È un vero schiaffo per il genere umano e la peggior espressione delle barbarie dell'ordine mondiale attuale che ogni notte 300 milioni di bambini vadano aletto affamati e ogni 3,6 secondi, secondo le statistiche, qualcuno da qualche parte muoia perché gli manca un pezzo di pane e che annualmente 6 milioni di bambini muoiano prima di compiere 5 anni per denutrizione.

Dove vogliono portare i nostri popoli?? a affondare sempre più nello sfruttamento e nella povertà. L'agricoltura continua ad essere un settore strategico in quasi tutti i paesi perché da lavoro, da alimenti ed è una fonte per le divise. Senza dubbio il ritmo di crescita della produzione agricola mondiale diminuisce sostanzialmente dagli anni 60 e la FAO ci informa che questo diminuzione continuerà per lo meno fino al 2010, mentre la popolazione non smette di crescere e nei paesi più poveri riproduciamo la stessa situazione in scala molto più ampia.
Milioni di famiglie di contadini sono state private della terra, il loro mezzo fondamentale di produzione, lasciando i produttori agricoli emarginati e senza speranza e non si stimola la produzione nazionale ne il commercio di prodotti agricoli. Invece si ha intronizzato il domini delle multinazionali agroalimentarie, i sussidi alla produzione e commercio nei paesi sottosviluppati, l'ingiusta distribuzione della terra, i termini di intercambio sfavorevoli e gli elevati dazi sulle produzioni provenienti dai paesi sottosviluppati...”

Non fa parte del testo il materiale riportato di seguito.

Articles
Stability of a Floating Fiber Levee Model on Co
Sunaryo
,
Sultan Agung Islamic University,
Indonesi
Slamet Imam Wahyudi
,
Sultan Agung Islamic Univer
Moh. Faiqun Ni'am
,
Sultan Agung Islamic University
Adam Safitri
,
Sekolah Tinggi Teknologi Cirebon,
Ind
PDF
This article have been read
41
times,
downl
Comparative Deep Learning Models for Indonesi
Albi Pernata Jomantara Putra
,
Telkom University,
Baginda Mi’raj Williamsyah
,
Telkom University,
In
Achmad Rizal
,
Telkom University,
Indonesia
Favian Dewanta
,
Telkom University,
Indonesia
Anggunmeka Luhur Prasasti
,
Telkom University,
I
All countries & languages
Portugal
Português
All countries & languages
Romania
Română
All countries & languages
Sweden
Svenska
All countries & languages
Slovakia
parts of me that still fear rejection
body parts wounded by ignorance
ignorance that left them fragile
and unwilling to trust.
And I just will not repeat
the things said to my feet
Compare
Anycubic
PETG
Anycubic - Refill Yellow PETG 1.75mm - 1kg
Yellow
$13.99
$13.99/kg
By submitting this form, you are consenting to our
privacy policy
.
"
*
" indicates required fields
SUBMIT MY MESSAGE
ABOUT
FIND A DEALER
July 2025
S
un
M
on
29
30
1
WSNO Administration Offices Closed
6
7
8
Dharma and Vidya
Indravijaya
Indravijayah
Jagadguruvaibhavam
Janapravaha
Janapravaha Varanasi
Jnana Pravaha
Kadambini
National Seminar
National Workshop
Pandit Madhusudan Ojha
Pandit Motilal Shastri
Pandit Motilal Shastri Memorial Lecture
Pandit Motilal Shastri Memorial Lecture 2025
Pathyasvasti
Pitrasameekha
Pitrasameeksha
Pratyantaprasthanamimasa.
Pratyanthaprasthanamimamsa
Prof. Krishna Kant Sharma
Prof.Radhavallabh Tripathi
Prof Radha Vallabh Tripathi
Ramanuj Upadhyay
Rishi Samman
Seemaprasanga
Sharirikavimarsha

Mi diceva un attimo fa il capo di un governo caraibico che la loro produzione di banane, per il lavoro della gente, gli procurava entrate annuale di circa 120, 150 milioni di dollari fino a pochi anni fa. Adesso, grazie alle decisioni dell'OMC, meccanismi dell'imperialismo per assicurare il dominio dei potenti come il Fondo Monetario Internazionale e molte altre istituzioni che bisognerebbe smantellare e rifare di nuovo se vogliamo salvare molte vite. La OMC prese le sue decisioni e questo paese ora no riceve più entrate di 120, 150 milioni per le sue banane, perché non ha a chi venderle, ora riceve 10 milioni di dollari e ciò che è cresciuto è la fame, la miseria, la povertà e la morte nei paesi del terzo mondo soprattutto.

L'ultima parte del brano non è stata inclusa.